All that is established in less than a hundred pages out of five hundred fourteen. The last six pages contain a kind of denouement where … well, you might not have read it yet. Suffice it to say that the last six pages end the first book and set you up for the second – Fifty Shades Darker.

So, from page ninety-seven all the way to five-o-nine, all you really get is one sex scene after another. Normally, I wouldn’t complain. I love erotica. But E.L. James’ brand of slut is just cringe-inducing. It’s not that it’s exceptionally dirty or pervy – would that it were – but that it was completely hobbled by bad writing. Terrible writing, in fact.

“I don’t make love. I fuck… hard.”

What the, err, fuck, right? The writing stumbles along like that for more than four hundred pages. At times, I could’ve sworn that the Red Room of Pain’s best torture instrument should have been the book itself.

“I want you sore, baby,” he murmurs, and he continues his sweet, leisurely torment, backward, forward. “Every time you move tomorrow, I want you to be reminded that I’ve been here. Only me. You are mine.”

Now basically, this is the kind of fuck talk that only comes up in the imagination of someone who has never been talked dirty to for real. It’s articulate, descriptive, and to be very honest about it, requires the kind of mental concentration that just won’t exist if you’re truly being fucked … hard. And maybe that’s where the allure of Fifty Shades of Grey lies.

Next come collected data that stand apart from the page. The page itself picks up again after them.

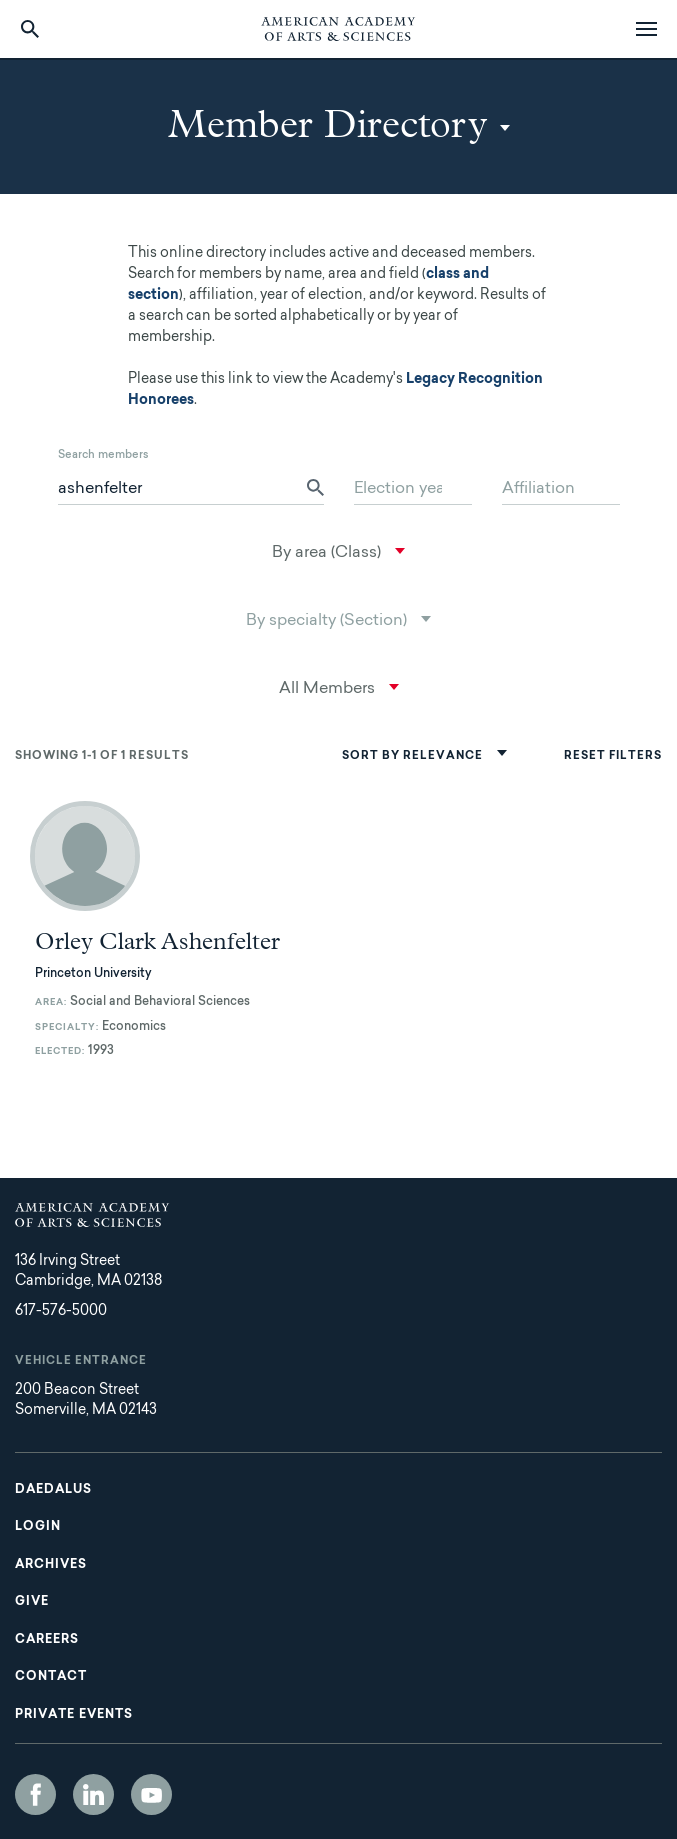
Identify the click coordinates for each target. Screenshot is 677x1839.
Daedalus (53, 1490)
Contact (51, 1677)
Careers (47, 1640)
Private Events (74, 1715)
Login (38, 1527)
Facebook (35, 1794)
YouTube (151, 1794)
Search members (103, 455)
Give (32, 1602)
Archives (51, 1565)
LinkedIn (93, 1794)
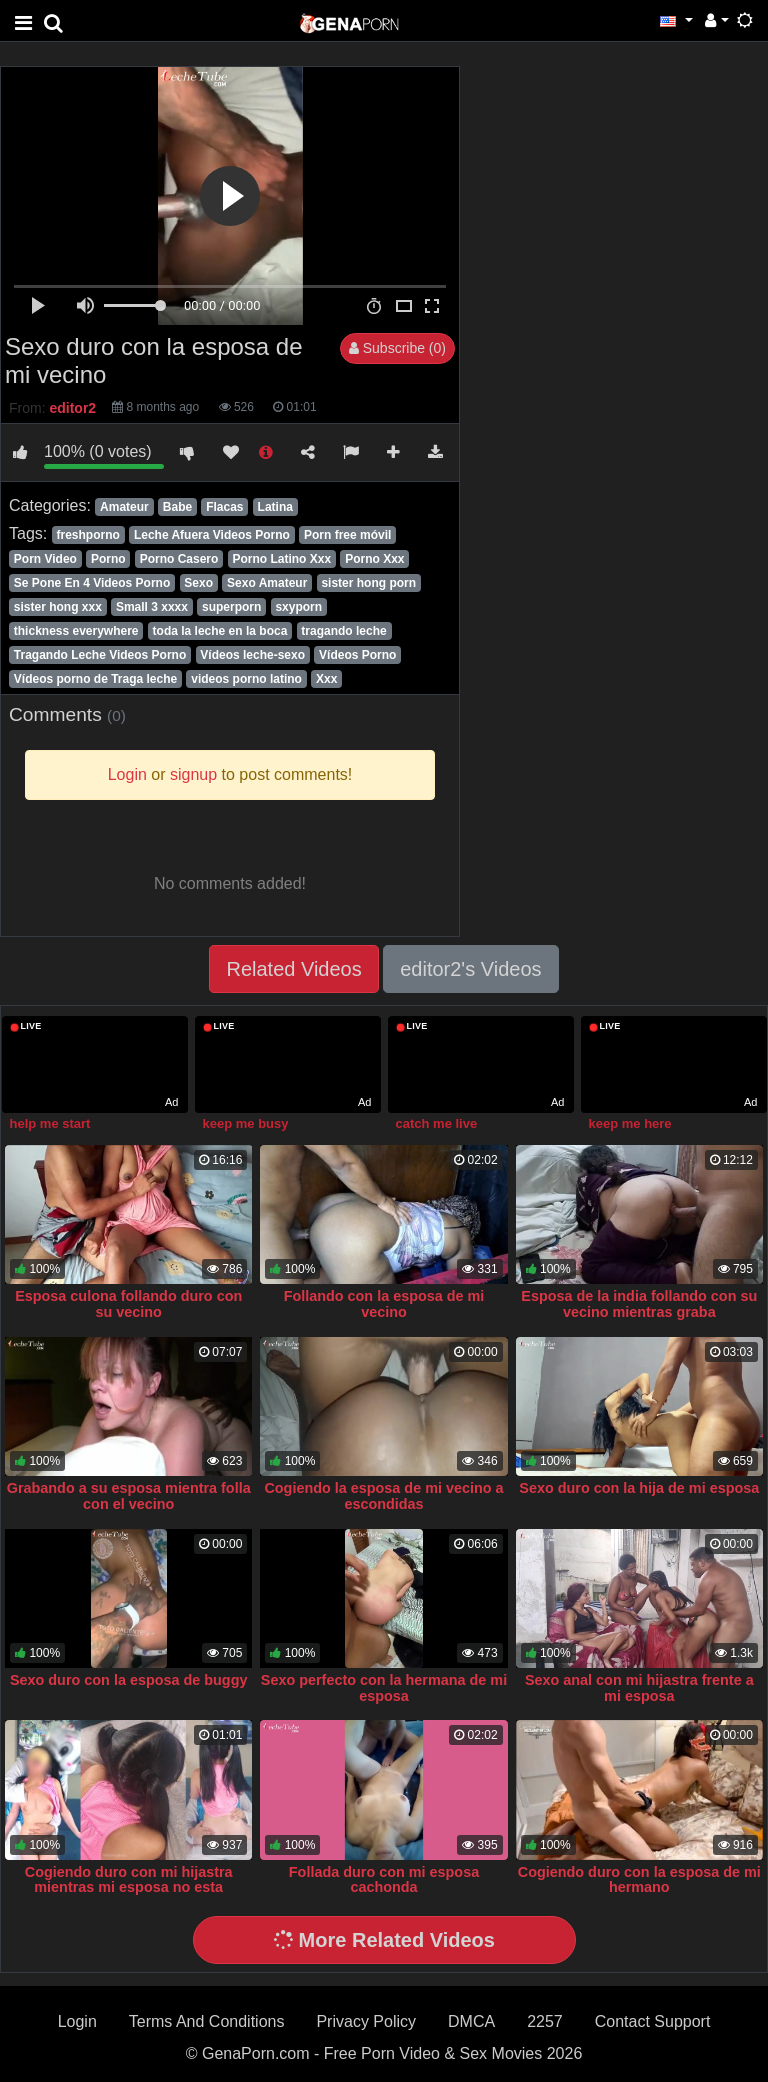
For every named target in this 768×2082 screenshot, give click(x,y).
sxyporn (298, 607)
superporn (231, 607)
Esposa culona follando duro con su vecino (128, 1304)
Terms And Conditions (207, 2021)
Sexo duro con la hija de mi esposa (639, 1488)
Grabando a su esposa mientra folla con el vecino (129, 1496)
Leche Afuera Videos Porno (212, 535)
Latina (275, 507)
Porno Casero (179, 559)
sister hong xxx (58, 607)
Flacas (224, 507)
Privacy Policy (366, 2021)
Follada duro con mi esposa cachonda (384, 1880)
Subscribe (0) (397, 348)
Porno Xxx (374, 559)
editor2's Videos (470, 969)
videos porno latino (246, 679)
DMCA (471, 2021)
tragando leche (343, 631)
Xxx (326, 679)
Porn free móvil (347, 535)
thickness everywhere (76, 631)
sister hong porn (368, 583)
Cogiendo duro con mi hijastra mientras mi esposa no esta (129, 1880)
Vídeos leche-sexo (252, 655)
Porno (108, 559)
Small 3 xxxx (152, 607)
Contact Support (653, 2021)
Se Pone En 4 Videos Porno (92, 583)
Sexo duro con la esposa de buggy (129, 1680)
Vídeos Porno (357, 655)
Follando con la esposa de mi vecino (384, 1304)
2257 (545, 2021)
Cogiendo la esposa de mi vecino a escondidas (383, 1496)
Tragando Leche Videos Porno (100, 655)
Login (77, 2021)
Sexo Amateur (267, 583)
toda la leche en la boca (220, 631)
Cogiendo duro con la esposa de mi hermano (639, 1880)
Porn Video (45, 559)
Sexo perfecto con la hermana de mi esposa (384, 1688)
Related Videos (293, 969)
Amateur (124, 507)
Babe (177, 507)
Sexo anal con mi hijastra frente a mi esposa (639, 1688)
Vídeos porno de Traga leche (95, 679)
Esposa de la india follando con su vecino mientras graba (639, 1304)
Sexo (198, 583)
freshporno (87, 535)
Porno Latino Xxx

Fifty Shades is dirty sex without the dirt. Pure orgasmic bliss, devoid of squeaking bed springs, uncomfortable wet spots on the sheets, and the sense of emptiness that comes crashing down on you once you’ve regained your senses and all you have is a cold, soft, and slimy cock sneaking out of your cunt. The novel enfolds Ana Steele – and by extension, the reader – into this nearly perfect cocoon that she pays for only with mutually agreed upon debasement. Better yet, this dysfunctional fantasy world provides an almost fool proof termination clause. Now who wouldn’t like that?

The key to reading Fifty Shades, I’ve discovered, is not to approach it expecting to find good erotica. You won’t. At best, you’ll find pre-Stoya porn. And if you don’t know who Stoya is, maybe it’s best that you do stick to Fifty Shades.

Neither should you crack the pages thinking that you’ll be treated to the kind of incisive psychological tour into the dynamics of a Dom-Sub relationship. You won’t find that either. The characters are barely fleshed out, their relationships are two-dimensional, and the situations they find themselves in are as real world as the Jersey Shore. Even their e-mails test your suspension of disbelief. I mean, really, in an exchange of emails, who bothers to change the Subject line?

Instead, ease into it with an open mind, devoid of all the stylistic preferences and maturity you’ve accumulated over the years. Fifty Shades of Grey, for all that it pretends to be sophisticated, is really just a sugary romance that depicts a world where men, women, and their relationships are uncomplicated. Men like power over things and girls, and girls like things and powerful men. It is a respite from the real world where sex is never free, and no one has the luxury of being young and stupid anymore.